Despite the contracting market outlook Philip Nothard, Cox Automotive’s insight and strategy director, suggested that the company’s revised forecasts reflected “a resilient market”.
“We’ve been consistently commenting on the sector's headwinds for some time, and retailers and manufacturers respond resiliently,” he said.
“However, we must be realistic about the reality of the situation; new car production issues continue to affect most manufacturers, and there is a considerable shortfall in vehicles entering the market.”
Nothard added: “Although we believe output will increase as time goes on, this will certainly not make up for lost vehicles.
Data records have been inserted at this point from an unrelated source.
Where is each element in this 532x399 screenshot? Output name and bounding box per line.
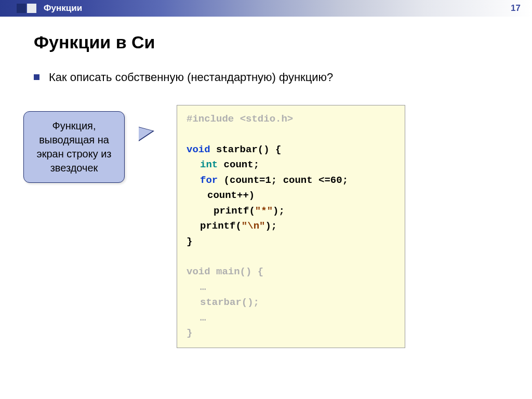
code-line: void main() { — [187, 264, 395, 280]
header-bar: Функции 17 — [0, 0, 532, 17]
callout-text: Функция, выводящая на экран строку из зв… — [36, 120, 111, 174]
code-line: starbar(); — [187, 295, 395, 310]
code-line: count++) — [187, 188, 395, 203]
code-line: printf("\n"); — [187, 219, 395, 234]
code-line: int count; — [187, 157, 395, 172]
breadcrumb: Функции — [44, 3, 82, 14]
code-line: … — [187, 280, 395, 295]
code-line: } — [187, 326, 395, 341]
code-block: #include <stdio.h> void starbar() { int … — [177, 105, 405, 348]
bullet-icon — [34, 74, 39, 80]
code-line: #include <stdio.h> — [187, 112, 395, 127]
code-line: } — [187, 234, 395, 249]
bullet-item: Как описать собственную (нестандартную) … — [34, 71, 498, 84]
content-row: Функция, выводящая на экран строку из зв… — [34, 105, 498, 348]
code-line: … — [187, 311, 395, 326]
code-line — [187, 127, 395, 142]
code-line: printf("*"); — [187, 204, 395, 219]
page-number: 17 — [511, 3, 521, 14]
code-line: void starbar() { — [187, 142, 395, 157]
decorative-block — [27, 4, 36, 13]
header-decorative-blocks — [17, 4, 36, 13]
decorative-block — [17, 4, 26, 13]
code-line: for (count=1; count <=60; — [187, 173, 395, 188]
page-title: Функции в Си — [34, 32, 498, 52]
bullet-text: Как описать собственную (нестандартную) … — [49, 71, 333, 84]
code-line — [187, 249, 395, 264]
callout-bubble: Функция, выводящая на экран строку из зв… — [23, 111, 125, 183]
slide-content: Функции в Си Как описать собственную (не… — [0, 17, 532, 348]
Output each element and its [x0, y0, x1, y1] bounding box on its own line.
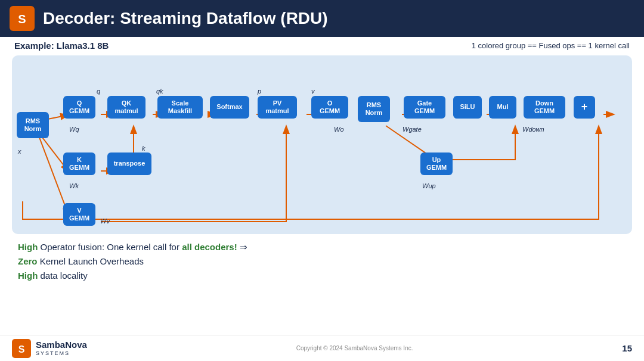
footer-rest-1: Operator fusion: One kernel call for: [41, 242, 182, 252]
label-wq: Wq: [69, 126, 79, 133]
footer-zero: Zero: [18, 256, 38, 266]
footer-arrow-1: ⇒: [240, 242, 247, 252]
brand-sub: SYSTEMS: [36, 350, 87, 356]
label-q: q: [97, 88, 100, 95]
node-plus: +: [574, 96, 595, 119]
label-p: p: [258, 88, 261, 95]
bottom-brand-text: SambaNova SYSTEMS: [36, 340, 87, 356]
svg-line-6: [39, 136, 69, 215]
node-rms-norm-right: RMSNorm: [358, 96, 390, 122]
footer-text: High Operator fusion: One kernel call fo…: [0, 236, 644, 285]
example-label: Example: Llama3.1 8B: [14, 41, 109, 51]
footer-highlight-1: all decoders!: [182, 242, 237, 252]
node-up-gemm: UpGEMM: [420, 153, 453, 175]
node-v-gemm: VGEMM: [63, 203, 95, 226]
bottom-logo-area: S SambaNova SYSTEMS: [12, 339, 87, 358]
page-title: Decoder: Streaming Dataflow (RDU): [43, 9, 328, 28]
node-silu: SiLU: [453, 96, 482, 119]
node-softmax: Softmax: [210, 96, 249, 119]
node-k-gemm: KGEMM: [63, 153, 95, 175]
sambanova-logo-icon: S: [10, 6, 35, 31]
copyright-text: Copyright © 2024 SambaNova Systems Inc.: [296, 345, 413, 351]
node-q-gemm: QGEMM: [63, 96, 95, 119]
header: S Decoder: Streaming Dataflow (RDU): [0, 0, 644, 37]
label-wup: Wup: [422, 182, 436, 189]
label-wgate: Wgate: [402, 126, 422, 133]
label-k: k: [142, 145, 145, 152]
svg-text:S: S: [18, 13, 26, 26]
node-mul: Mul: [489, 96, 516, 119]
node-down-gemm: DownGEMM: [524, 96, 565, 119]
label-wk: Wk: [69, 182, 79, 189]
footer-high-1: High: [18, 242, 38, 252]
diagram-area: RMSNorm QGEMM KGEMM VGEMM QKmatmul trans…: [12, 55, 632, 234]
label-v: v: [311, 88, 315, 95]
brand-name: SambaNova: [36, 340, 87, 350]
diagram-arrows: [12, 55, 632, 234]
footer-rest-2: Kernel Launch Overheads: [40, 256, 144, 266]
footer-rest-3: data locality: [41, 270, 88, 281]
node-rms-norm-left: RMSNorm: [17, 112, 49, 138]
footer-high-3: High: [18, 270, 38, 281]
footer-line-3: High data locality: [18, 269, 626, 283]
node-o-gemm: OGEMM: [311, 96, 348, 119]
page-number: 15: [622, 343, 632, 353]
node-qk-matmul: QKmatmul: [107, 96, 145, 119]
sambanova-bottom-logo-icon: S: [12, 339, 31, 358]
node-pv-matmul: PVmatmul: [258, 96, 297, 119]
bottom-bar: S SambaNova SYSTEMS Copyright © 2024 Sam…: [0, 335, 644, 361]
label-wo: Wo: [334, 126, 344, 133]
label-wv: Wv: [100, 217, 110, 225]
label-x: x: [18, 148, 21, 155]
subheader: Example: Llama3.1 8B 1 colored group == …: [0, 37, 644, 53]
svg-text:S: S: [18, 344, 25, 354]
node-scale-maskfill: ScaleMaskfill: [157, 96, 203, 119]
kernel-note: 1 colored group == Fused ops == 1 kernel…: [472, 41, 630, 50]
node-gate-gemm: GateGEMM: [404, 96, 445, 119]
label-qk: qk: [156, 88, 163, 95]
footer-line-2: Zero Kernel Launch Overheads: [18, 254, 626, 269]
label-wdown: Wdown: [522, 126, 544, 133]
node-transpose: transpose: [107, 153, 151, 175]
footer-line-1: High Operator fusion: One kernel call fo…: [18, 240, 626, 254]
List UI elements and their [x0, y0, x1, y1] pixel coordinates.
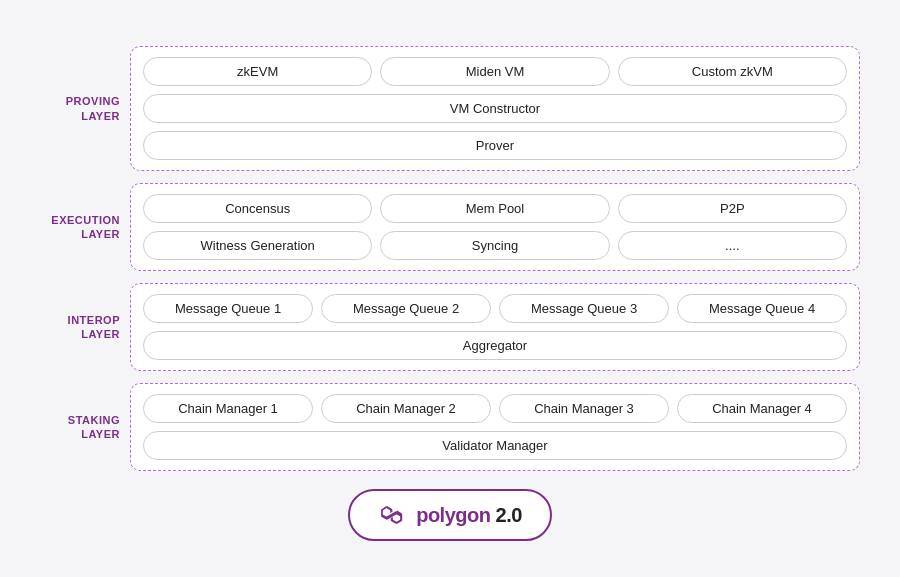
- component-staking-0-0: Chain Manager 1: [143, 394, 313, 423]
- layer-label-interop: INTEROPLAYER: [40, 313, 120, 342]
- logo-area: polygon 2.0: [348, 489, 552, 541]
- diagram-container: PROVINGLAYERzkEVMMiden VMCustom zkVMVM C…: [40, 36, 860, 481]
- component-row-proving-2: Prover: [143, 131, 847, 160]
- component-row-staking-1: Validator Manager: [143, 431, 847, 460]
- component-interop-0-2: Message Queue 3: [499, 294, 669, 323]
- component-interop-0-0: Message Queue 1: [143, 294, 313, 323]
- layer-label-execution: EXECUTIONLAYER: [40, 213, 120, 242]
- component-row-interop-1: Aggregator: [143, 331, 847, 360]
- component-execution-1-0: Witness Generation: [143, 231, 372, 260]
- layer-label-proving: PROVINGLAYER: [40, 94, 120, 123]
- layer-box-execution: ConcensusMem PoolP2PWitness GenerationSy…: [130, 183, 860, 271]
- layer-box-staking: Chain Manager 1Chain Manager 2Chain Mana…: [130, 383, 860, 471]
- component-interop-0-3: Message Queue 4: [677, 294, 847, 323]
- component-staking-1-0: Validator Manager: [143, 431, 847, 460]
- component-row-proving-1: VM Constructor: [143, 94, 847, 123]
- polygon-logo-icon: [378, 501, 406, 529]
- component-proving-0-2: Custom zkVM: [618, 57, 847, 86]
- component-proving-0-0: zkEVM: [143, 57, 372, 86]
- component-row-interop-0: Message Queue 1Message Queue 2Message Qu…: [143, 294, 847, 323]
- layer-row-execution: EXECUTIONLAYERConcensusMem PoolP2PWitnes…: [40, 183, 860, 271]
- layer-box-interop: Message Queue 1Message Queue 2Message Qu…: [130, 283, 860, 371]
- component-execution-1-2: ....: [618, 231, 847, 260]
- logo-pill: polygon 2.0: [348, 489, 552, 541]
- layer-row-interop: INTEROPLAYERMessage Queue 1Message Queue…: [40, 283, 860, 371]
- layer-box-proving: zkEVMMiden VMCustom zkVMVM ConstructorPr…: [130, 46, 860, 171]
- component-staking-0-2: Chain Manager 3: [499, 394, 669, 423]
- layer-row-proving: PROVINGLAYERzkEVMMiden VMCustom zkVMVM C…: [40, 46, 860, 171]
- component-row-staking-0: Chain Manager 1Chain Manager 2Chain Mana…: [143, 394, 847, 423]
- component-proving-2-0: Prover: [143, 131, 847, 160]
- layer-label-staking: STAKINGLAYER: [40, 413, 120, 442]
- component-execution-0-0: Concensus: [143, 194, 372, 223]
- component-row-proving-0: zkEVMMiden VMCustom zkVM: [143, 57, 847, 86]
- component-execution-0-2: P2P: [618, 194, 847, 223]
- component-interop-1-0: Aggregator: [143, 331, 847, 360]
- component-proving-0-1: Miden VM: [380, 57, 609, 86]
- component-execution-0-1: Mem Pool: [380, 194, 609, 223]
- component-interop-0-1: Message Queue 2: [321, 294, 491, 323]
- component-proving-1-0: VM Constructor: [143, 94, 847, 123]
- layer-row-staking: STAKINGLAYERChain Manager 1Chain Manager…: [40, 383, 860, 471]
- component-execution-1-1: Syncing: [380, 231, 609, 260]
- logo-text: polygon 2.0: [416, 504, 522, 527]
- component-row-execution-0: ConcensusMem PoolP2P: [143, 194, 847, 223]
- component-staking-0-3: Chain Manager 4: [677, 394, 847, 423]
- component-row-execution-1: Witness GenerationSyncing....: [143, 231, 847, 260]
- component-staking-0-1: Chain Manager 2: [321, 394, 491, 423]
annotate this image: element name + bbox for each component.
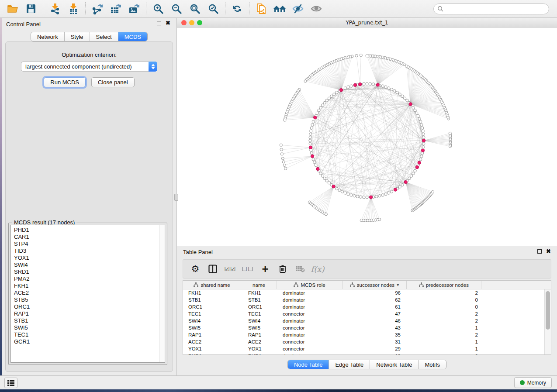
table-row-ACE2[interactable]: ACE2ACE2connector311 — [183, 338, 544, 345]
import-table-button[interactable] — [64, 1, 83, 16]
traffic-zoom-icon[interactable] — [197, 20, 202, 25]
mcds-result-list[interactable]: PHD1CAR1STP4TID3YOX1SWI4SRD1PMA2FKH1ACE2… — [10, 225, 165, 363]
table-tab-node-table[interactable]: Node Table — [288, 360, 329, 369]
column-header-successor-nodes[interactable]: successor nodes▾ — [343, 281, 407, 289]
clone-network-button[interactable] — [252, 1, 270, 16]
show-panels-button[interactable] — [4, 378, 17, 388]
mcds-result-item[interactable]: FKH1 — [14, 282, 165, 289]
select-all-button[interactable]: ☑☑ — [222, 261, 238, 276]
mcds-result-item[interactable]: YOX1 — [14, 254, 165, 261]
zoom-selected-button[interactable] — [204, 1, 222, 16]
table-cell: 29 — [343, 345, 407, 352]
table-tab-edge-table[interactable]: Edge Table — [329, 360, 370, 369]
criterion-dropdown-value: largest connected component (undirected) — [21, 63, 149, 70]
control-panel-title: Control Panel — [6, 21, 41, 28]
import-network-button[interactable] — [46, 1, 64, 16]
zoom-in-button[interactable] — [149, 1, 167, 16]
column-header-predecessor-nodes[interactable]: predecessor nodes — [407, 281, 481, 289]
toolbar-search[interactable] — [433, 3, 549, 14]
float-panel-icon[interactable] — [157, 21, 161, 25]
tab-network[interactable]: Network — [31, 32, 65, 41]
network-graph[interactable] — [177, 28, 557, 246]
mcds-result-item[interactable]: SRD1 — [14, 268, 165, 275]
add-column-button[interactable]: + — [257, 261, 273, 276]
table-settings-button[interactable]: ⚙ — [187, 261, 203, 276]
table-tab-network-table[interactable]: Network Table — [370, 360, 419, 369]
table-row-SWI5[interactable]: SWI5SWI5connector431 — [183, 324, 544, 331]
deselect-all-button[interactable]: ☐☐ — [240, 261, 256, 276]
column-header-shared-name[interactable]: shared name — [183, 281, 241, 289]
list-menu-icon — [7, 380, 14, 386]
tree-hierarchy-icon — [419, 282, 424, 288]
search-input[interactable] — [446, 6, 545, 12]
table-row-FKH1[interactable]: FKH1FKH1dominator962 — [183, 289, 544, 296]
table-row-STB1[interactable]: STB1STB1dominator620 — [183, 296, 544, 303]
table-row-TEC1[interactable]: TEC1TEC1connector472 — [183, 310, 544, 317]
show-eye-button[interactable] — [307, 1, 325, 16]
column-header-MCDS-role[interactable]: MCDS role — [277, 281, 343, 289]
mcds-result-item[interactable]: ACE2 — [14, 289, 165, 296]
table-row-YOX1[interactable]: YOX1YOX1connector291 — [183, 345, 544, 352]
tab-style[interactable]: Style — [65, 32, 90, 41]
table-row-ORC1[interactable]: ORC1ORC1dominator610 — [183, 303, 544, 310]
table-row-SWI4[interactable]: SWI4SWI4dominator462 — [183, 317, 544, 324]
tab-mcds[interactable]: MCDS — [118, 32, 147, 41]
mcds-result-item[interactable]: ORC1 — [14, 303, 165, 310]
control-panel: Control Panel ✖ NetworkStyleSelectMCDS O… — [2, 18, 177, 375]
close-table-panel-icon[interactable]: ✖ — [546, 249, 551, 254]
table-cell: 43 — [343, 324, 407, 331]
export-network-button[interactable] — [88, 1, 107, 16]
refresh-layout-button[interactable] — [228, 1, 246, 16]
export-image-button[interactable] — [125, 1, 143, 16]
table-row-RAP1[interactable]: RAP1RAP1dominator352 — [183, 331, 544, 338]
mcds-result-item[interactable]: TEC1 — [14, 331, 165, 338]
mcds-result-item[interactable]: STB5 — [14, 296, 165, 303]
mcds-result-item[interactable]: PHD1 — [14, 227, 165, 234]
network-canvas[interactable] — [177, 28, 557, 246]
mcds-result-item[interactable]: TID3 — [14, 248, 165, 254]
search-icon — [437, 6, 443, 12]
mcds-result-item[interactable]: PMA2 — [14, 275, 165, 282]
mcds-result-item[interactable]: STB1 — [14, 317, 165, 324]
traffic-close-icon[interactable] — [181, 20, 187, 25]
table-cell: 0 — [407, 303, 481, 310]
mcds-result-item[interactable]: SWI4 — [14, 261, 165, 268]
table-scrollbar[interactable] — [544, 289, 551, 354]
result-list-scrollbar[interactable] — [159, 225, 165, 362]
mcds-result-item[interactable]: GCR1 — [14, 338, 165, 345]
function-builder-button[interactable]: f(x) — [310, 261, 325, 276]
mcds-result-item[interactable]: RAP1 — [14, 310, 165, 317]
close-panel-icon[interactable]: ✖ — [166, 21, 170, 25]
table-cell: 46 — [343, 317, 407, 324]
double-home-button[interactable] — [270, 1, 289, 16]
delete-column-button[interactable] — [275, 261, 291, 276]
export-table-button[interactable] — [107, 1, 125, 16]
mcds-result-item[interactable]: CAR1 — [14, 234, 165, 241]
delete-table-button[interactable] — [292, 261, 308, 276]
panel-splitter-handle[interactable] — [174, 194, 178, 201]
toolbar-separator — [146, 2, 146, 15]
save-session-button[interactable] — [22, 1, 40, 16]
run-mcds-button[interactable]: Run MCDS — [44, 77, 86, 87]
import-table-icon — [68, 3, 79, 15]
traffic-minimize-icon[interactable] — [189, 20, 194, 25]
mcds-result-item[interactable]: SWI5 — [14, 324, 165, 331]
close-panel-button[interactable]: Close panel — [91, 77, 135, 87]
column-header-name[interactable]: name — [241, 281, 277, 289]
table-row-PHD1[interactable]: PHD1PHD1dominator180 — [183, 352, 544, 354]
split-columns-button[interactable] — [205, 261, 221, 276]
table-scrollbar-thumb[interactable] — [546, 291, 550, 330]
mcds-result-item[interactable]: STP4 — [14, 241, 165, 248]
zoom-fit-button[interactable] — [186, 1, 204, 16]
table-tab-motifs[interactable]: Motifs — [419, 360, 446, 369]
memory-button[interactable]: Memory — [514, 377, 552, 388]
network-window-titlebar[interactable]: YPA_prune.txt_1 — [177, 18, 557, 28]
tab-select[interactable]: Select — [90, 32, 118, 41]
table-cell: 2 — [407, 317, 481, 324]
hide-selected-button[interactable] — [289, 1, 307, 16]
zoom-out-button[interactable] — [167, 1, 186, 16]
criterion-dropdown[interactable]: largest connected component (undirected) — [21, 62, 157, 72]
open-file-button[interactable] — [3, 1, 22, 16]
table-cell: 2 — [407, 331, 481, 338]
float-table-panel-icon[interactable] — [537, 249, 542, 254]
Therefore, it remains unclear whether we will ever reach the circa 90m vehicles produced yearly again.”
Earlier this month AM reported how Kia, MG, Hyundai and Dacia were among the car brands defying the automotive sector’s supply issues to swell sales in H1 2022.
Supplies remain a key factor, though, with MG among the carmakers suspending the sale of certain models as it struggles to meet demand.
Cox Automotive also set out upside, baseline, and downside scenarios to predict the best, middle, and worst-case outcomes for the new vehicle market in its latest AutoFocus report.
The company predicts that Q3 2022 will end on 471,565 registrations, a 19% increase year-on-year, but 25.7% down compared to the 2000 to 2019 average and 20.5% on 2019.
The best-case scenario for Q4 is 351,171 registrations, a 6.2% increase year-on-year.
Nothard took time reflect on the future of the new car market in the Autofocus report, questioning whether UK car retailers would have to work with a push or pull market when supply chains eventually recover.
“Some commentators believe that the industry won't learn, and as soon as supply improves, we will return to old ways,” said Nothard.
“The reality, in my opinion, is more nuanced and is likely to be somewhere in the middle. But, as ever, one size does not fit all, and while some businesses will return to what they know, others will remain demand-driven with a focus on profitability.”